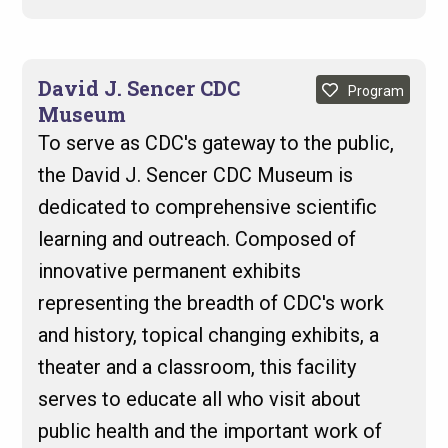
David J. Sencer CDC
Program
Museum
To serve as CDC's gateway to the public,
the David J. Sencer CDC Museum is
dedicated to comprehensive scientific
learning and outreach. Composed of
innovative permanent exhibits
representing the breadth of CDC's work
and history, topical changing exhibits, a
theater and a classroom, this facility
serves to educate all who visit about
public health and the important work of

» **How to complete this task**
Lines with the word "David": copy each one from the data above.

» **Answer to this problem**
David J. Sencer CDC
the David J. Sencer CDC Museum is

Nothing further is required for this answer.